The Nigerian authorities must immediately comply with a High Court order and release the leader of the Islamic Movement of Nigeria Ibraheem El-Zakzaky and his wife from detention, said Amnesty International today (16 January).

El-Zakzaky and his wife Malama Zeenah Ibraheem, have been in detention without charge for more than a year following a clash between his supporters and the Nigerian military in which soldiers slaughtered hundreds of men, women and children. The authorities claim he is being held in “protective custody”.

Makmid Kamara, Interim Director of Amnesty International Nigeria, said:

“The 45-day deadline given for their release expires today. If the government deliberately disregards the orders of its own courts, it will demonstrate a flagrant – and dangerous – contempt for the rule of law.

“El-Zakzaky is being unlawfully detained. This might be part of a wider effort to cover up the gruesome crimes committed by members of the security forces in Zaria in December 2015 that left hundreds dead.”

On 2 December 2016 the Federal High Court in Abuja ruled that El-Zakzaky and Malama Zeenah Ibraheem should be released within 45 days. The court described their detention, which began in December 2015, as illegal and unconstitutional. The deadline for the court order expires on Monday 16 January.

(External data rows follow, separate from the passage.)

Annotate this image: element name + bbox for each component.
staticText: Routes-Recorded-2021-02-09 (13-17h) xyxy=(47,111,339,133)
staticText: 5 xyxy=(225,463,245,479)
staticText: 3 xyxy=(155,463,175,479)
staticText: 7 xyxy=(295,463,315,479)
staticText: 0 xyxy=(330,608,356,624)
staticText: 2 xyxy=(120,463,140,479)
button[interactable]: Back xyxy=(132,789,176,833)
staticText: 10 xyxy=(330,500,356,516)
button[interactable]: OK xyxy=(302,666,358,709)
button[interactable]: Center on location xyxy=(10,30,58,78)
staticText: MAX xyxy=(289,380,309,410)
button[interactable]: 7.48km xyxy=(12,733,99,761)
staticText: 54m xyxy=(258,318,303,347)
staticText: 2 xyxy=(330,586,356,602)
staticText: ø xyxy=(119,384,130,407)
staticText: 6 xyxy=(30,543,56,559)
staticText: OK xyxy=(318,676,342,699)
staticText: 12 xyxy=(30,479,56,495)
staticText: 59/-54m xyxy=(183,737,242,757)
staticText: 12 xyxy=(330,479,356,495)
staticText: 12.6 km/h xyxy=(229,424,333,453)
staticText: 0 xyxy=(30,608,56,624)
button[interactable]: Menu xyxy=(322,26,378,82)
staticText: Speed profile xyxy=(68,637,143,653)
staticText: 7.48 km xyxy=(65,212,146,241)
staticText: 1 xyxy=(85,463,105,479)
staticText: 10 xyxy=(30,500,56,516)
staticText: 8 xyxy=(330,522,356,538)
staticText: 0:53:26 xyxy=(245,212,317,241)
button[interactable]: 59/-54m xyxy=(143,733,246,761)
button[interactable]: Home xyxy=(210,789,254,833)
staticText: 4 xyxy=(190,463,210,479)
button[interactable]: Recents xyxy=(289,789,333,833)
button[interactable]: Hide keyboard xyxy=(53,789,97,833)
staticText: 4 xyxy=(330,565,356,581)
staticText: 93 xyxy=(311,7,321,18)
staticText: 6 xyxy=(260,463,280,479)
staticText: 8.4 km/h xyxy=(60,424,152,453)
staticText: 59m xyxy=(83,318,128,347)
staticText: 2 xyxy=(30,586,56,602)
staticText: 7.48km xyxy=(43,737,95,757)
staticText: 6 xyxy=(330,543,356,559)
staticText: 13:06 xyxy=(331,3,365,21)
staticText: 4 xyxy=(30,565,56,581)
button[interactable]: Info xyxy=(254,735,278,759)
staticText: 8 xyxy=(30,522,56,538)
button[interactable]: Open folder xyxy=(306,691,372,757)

Amnesty is also calling on the authorities to release other Islamic Movement of Nigeria supporters arrested at the same time as El-Zakzaky and his wife, who likewise remain in detention without charge.

Background

According to Amnesty’s research, more than 350 Islamic Movement of Nigeria’s members were killed by security forces between 12 and 14 December 2015 in Zaria, Kaduna State.

The Islamic Movement of Nigeria is a Shi’ite religious and political organisation whose leader, Ibraheem El-Zakzaky, has been a proponent of Shi’a Islam in Nigeria since the 1980s.

Processions, demonstrations and other activities organised by the Islamic Movement of Nigeria, usually without obtaining the necessary permits and at times blocking public roads, have resulted in confrontation with the Nigerian authorities and strained relations with other communities.